9 responses to Is 3D the New CGI?


    The one difference that I see is that CGI genuinely opened up cinema to do things it couldn’t before. Suddenly stories that couldn’t be filmed now could be. I don’t think you can really say that about 3D. I don’t think 3D can ever be that essential.


    I’m not sure. Although it seems that it is hear to stay it is not the first emergence of 3d in the cinemas. The technique has had some progress though, but still has it’s issues, especially of a lot of people not liking the glasses or getting headaches. I still rather go to 2d screenings of movies if I can, but this might be different in 10 years time.


      At this point I also generally prefer going to 2D shows, but I also think there’s a difference with 3D this time around. The technology at this point is very good, and there are a few improvements already on the way that promise to make the technology truly great. I think if that is combined with great artistic uses of 3D, it really could become a special part of going to the movies.


    It’s just a gimmick. Or did you misread ‘Gypsy’?

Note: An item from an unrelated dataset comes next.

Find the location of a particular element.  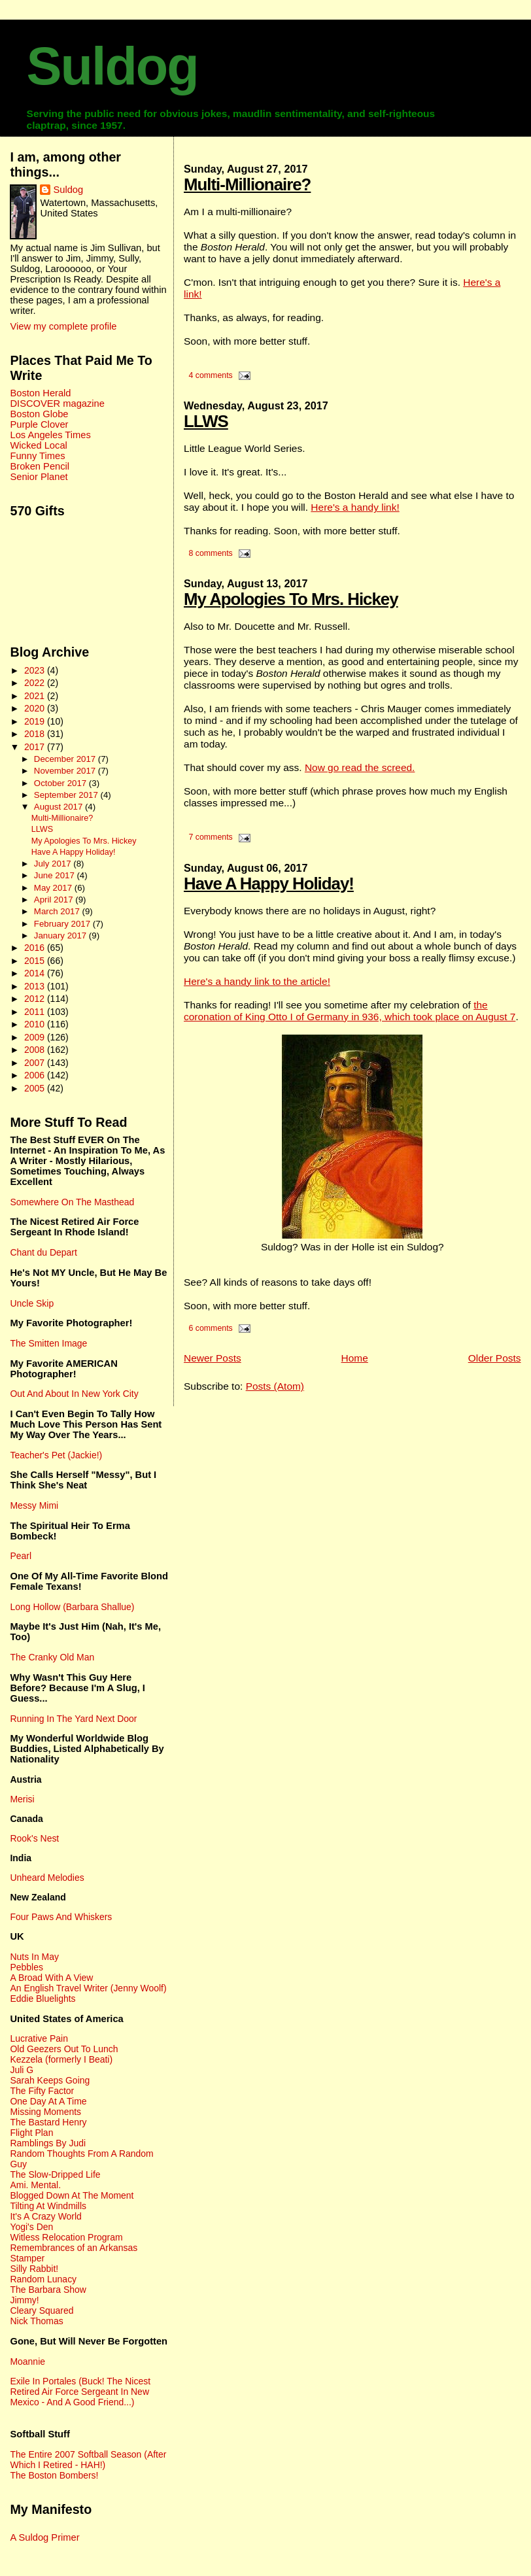 Messy Mimi is located at coordinates (34, 1505).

    Now obviously a lot of films have used 3D to great effect and many more will continue to advance the technique, but I’ll never get over the feeling that I’m being out of a few extra dollars to see something that would have worked just as well in 2D. Then again, that could just be my inner curmudgeon speaking.


      Yeah, I don’t think 3D will ever properly take off so long as it’s priced as an “extra” experience. If it’s extra and costs more it will never be able to shed the image of being just a gimmick.


    I’m quite positive that 3D will die a death like it did before. I know it is technically far superior than its previous incarnation with Jaws 3 having limbs slowly moving towards the camera as the lens stands motionless but it is still a gimmick. Studios haven’t yet figured out a way to stop online piracy and people watching films for free so they figure 3D will force people into cinema seats. I think IMAX is the way forward and the next step – lets see more films shot for IMAX, that’s what I say.